Ormai sono mesi (si potrebbe dire da dicembre, volendo circoscrivere il periodo e la situazione) che la Turchia vive in un costante stato di allarme, a causa della serie di attentati verificatisi, legati o ai separatisti curdi o all’Is (Stato Islamico). Anche in questo caso, seppur non sia stata ancora dichiarata alcuna paternità da nessuna delle due fazioni, sembrano non esserci dubbi nell’identificarli e riconoscerli come atti terroristici. Intanto si attendono ulteriori notizie.

Il regime che veicola le notizie e costruisce l’opinione pubblica per Istanbul

Tutte le notizie diffuse attraverso i giornali, telegiornali, quotidiani online e radio vengono interrotte – prassi usuale per avvenimenti del genere – e veicolate ufficialmente per mezzo di un controllo serratissimo da parte del governo: in un paio d’ore, infatti, sono scomparsi la maggior parte dei video e delle testimonianze, perché possa essere deciso passo passo cosa divulgare e in che modo.

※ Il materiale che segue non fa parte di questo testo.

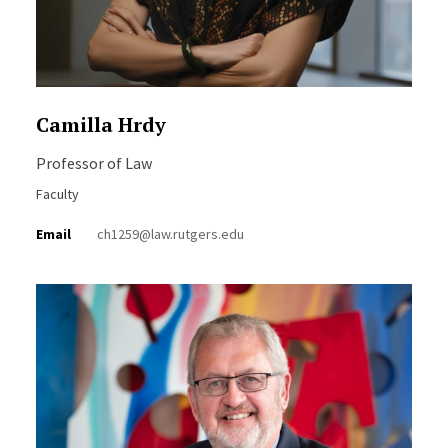
Camilla Hrdy
Professor of Law
Faculty
Email
ch1259@law.rutgers.edu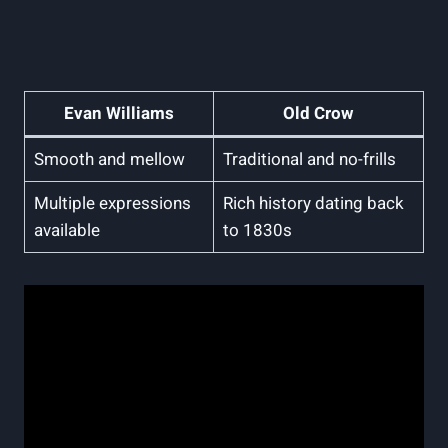
Evan Williams
Old Crow
Smooth and mellow
Traditional and no-frills
Multiple expressions
Rich history‍ dating ⁢back
available
to⁤ 1830s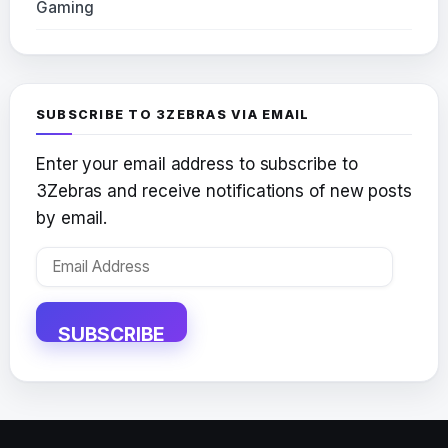
Gaming
SUBSCRIBE TO 3ZEBRAS VIA EMAIL
Enter your email address to subscribe to
3Zebras and receive notifications of new posts
by email.
Email
Address
SUBSCRIBE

Attualmente l’aeroporto è stato evacuato e chiuso dalle 23 di ieri e lo sarà fino a domani, perché non potessero più arrivare o partire voli (sospeso anche uno da Roma diretto proprio a Istanbul), mentre lo stato degli eventuali attentatori resta sconosciuto: sembra che uno dei poliziotti intervenuti, tentando di bloccarne uno, ha visto detonare l’ordigno che il kamikaze portava indosso. Il divieto di diffusione degli avvenimenti è circoscritto e attraverso alcuni social – ad esempio Facebook – è stata attivata l’opzione del “safety check” perché le vittime possano comunicare con chiunque sia all’esterno o a distanza, rassicurando parenti e amici. Intanto i vari governi hanno mostrato massima solidarietà non appena informati dell’accaduto, così come la Farnesina e il presidente degli Stati Uniti d’America, al momento in costante contatto con l’unità di crisi attivata dal Premier turco Binali Yildirim.